Photo courtesy of Betty Crocker
From the kitchen of One Perfect Bite...I don't often serve sandwiches for supper, but a busy day at the County Fair made them a great choice for dinner tonight. I might also add, a 2 pound package of pastrami managed to find its way its way into my grocery cart the last time I shopped at our local warehouse store. I needed to start using it, and what better way to do that than to make Reuben sandwiches. These days many restaurants serve Reubens as open-faced sandwiches. While I think they look beautiful when made that way, I also think that makes for a dry sandwich, so, when I make my own I enclose the filling and happily grill until my cheese is oozy. This is a simple sandwich to make and the only way you can go wrong is to overstuff or burn it. I've developed a formula of sorts to use when making Reubens. It helps me control the urge to overstuff the sandwich. The quantities in the recipe below work for us, but I urge you experiment until you come up with a formula that is perfect for your family. Here is how I make mine.
Reuben Sandwiches...from the kitchen of One Perfect Bite
2 tablespoons soft butter
8 slices dark rye or pumpernickel bread
8 slices deli sliced corned beef or pastrami
8 slices Swiss cheese
1 cup sauerkraut, drained
1/2 cup Russian dressing (recipe below)
1) Preheat a large skillet or griddle on medium heat.
2) Lightly butter one side of bread slices. Spread non-buttered sides with Russian dressing. On 4 bread slices, layer 1 slice Swiss cheese, 2 slices corned beef or pastrami, 1/4 cup sauerkraut and second slice of Swiss cheese. Top with remaining bread slices, buttered sides out.
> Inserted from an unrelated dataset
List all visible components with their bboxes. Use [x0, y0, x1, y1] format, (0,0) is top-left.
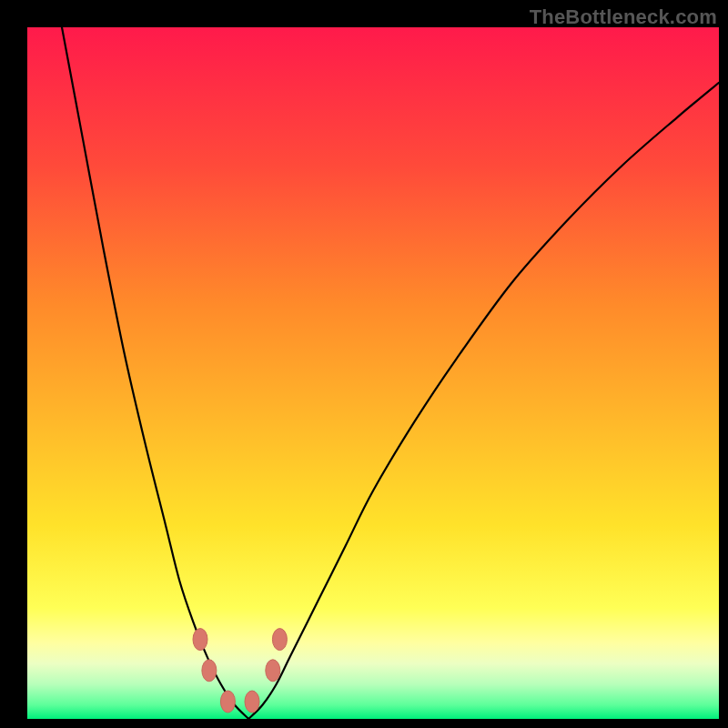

3) Grill sandwiches until both sides are brown and cheese is melted. Serve immediately. Yield: 4 sandwiches.
Russian dressing, which was first called Russian mayonnaise, is a salad dressing first created by James Colburn in Nashua, New Hampshire around 1910. Contrary to popular belief, and despite the fact that they are used interchangeably, Russian dressing is not the same thing as Thousand Island dressing. The addition of horseradish makes Russian dressing far more piquant than the sweeter Thousand Island dressing.
Russian Dressing...from the kitchen of One Perfect Bite
1 cup mayonnaise
1/4 cup chili sauce, cocktail sauce or ketchup
1 tablespoon bottled horseradish, drained
1 teaspoon minced onion
In a glass bowl, combine mayonnaise and other ingredients. Chill. Store unused portion in refrigerator, where it should keep for a day or two — or longer if you used store-bought mayonnaise. Makes about 1 cup of Russian dressing.